I've always known Bateman to be a man who has no ego and will do anything for his character. And honestly if you're willing to perform bizarre hand gestures and mock tai chi to 'Let the Sunshine In' over the opening credits you deserve a special prize for that.

 

Stuart Campbell Half Man

Like Mitchell Robertson, Campbell was a virtual unknown when he was cast in Half Man as the young Reuben. However because this category allows for more nominees then the Best Actor category I think he has a better chance then Robertson in being nominated. There's a joke about how Reuben is the lead character in Niall's life but I'll deal with that below.

Personally Campbell's work was astounding in the first three episodes, arguably more impressive then Robertson or even some of the grownups. I've seen performances by young actors who are seen as bullies and trying to be alpha males but looking at just how much of a force Reuben clearly is in school, laying waste to those who threaten Niall, having sex with his girlfriend in their shared room and then basically being an active observer as Niall loses his virginity to her, and then seeing him wage a path of destruction through all those in Niall's life at university – climaxing in the brutal beating of Albie that sets him on a course he will never get out of – I kept thinking that Reuben was the kind of teenager who could eat all the kids in Euphoria, vomit them up and then eat them again. Stuart Campbell plays him as the kind of kid who would have no use for the interior monologues of Rue before the final disastrous season.

And yet at every stage you can see the damaged person Reuben clearly is, the trauma he's carrying his whole life even if we don't learn the source of it until he's an adult. His Reuben is a monster, a bully who lays waste to everyone in his path, but every so often you can see that there's a good person struggling to get out, even though he keeps beating it down. It's through Campbell's performance we see the full tragedy of Reuben more than anyone else.

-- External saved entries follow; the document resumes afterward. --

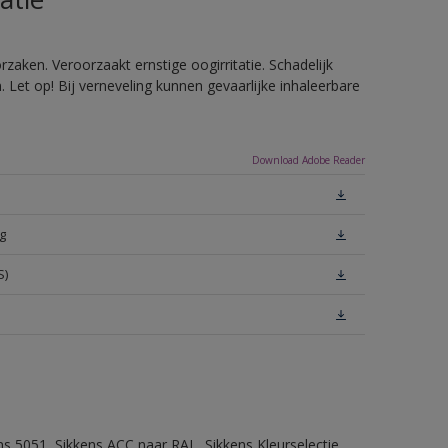
zaken. Veroorzaakt ernstige oogirritatie. Schadelijk
Let op! Bij verneveling kunnen gevaarlijke inhaleerbare
Download Adobe Reader
g
S)
ns 5051, Sikkens ACC naar RAL, Sikkens Kleurselectie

There are other, better performance who may be more worthy that Campbell's but I'm comfortable pushing for him. This is a kid with a future.

 

Richard Gadd,  Half Man

This is how humble Richard Gadd is. Though an argument could be made that his character is as much a lead as Jamie Bell's, when the time came he chose to have Bell be nominated as lead actor and he went in supporting. Granted Gadd has already got his share of Emmys and other prizes from Baby Reindeer and he may well win more for writing and producing Half Man. But considering that at one point his Reuben points out that he's basically the lead character in Niall's life, there's a good argument he could be in the lead category as much as Bell.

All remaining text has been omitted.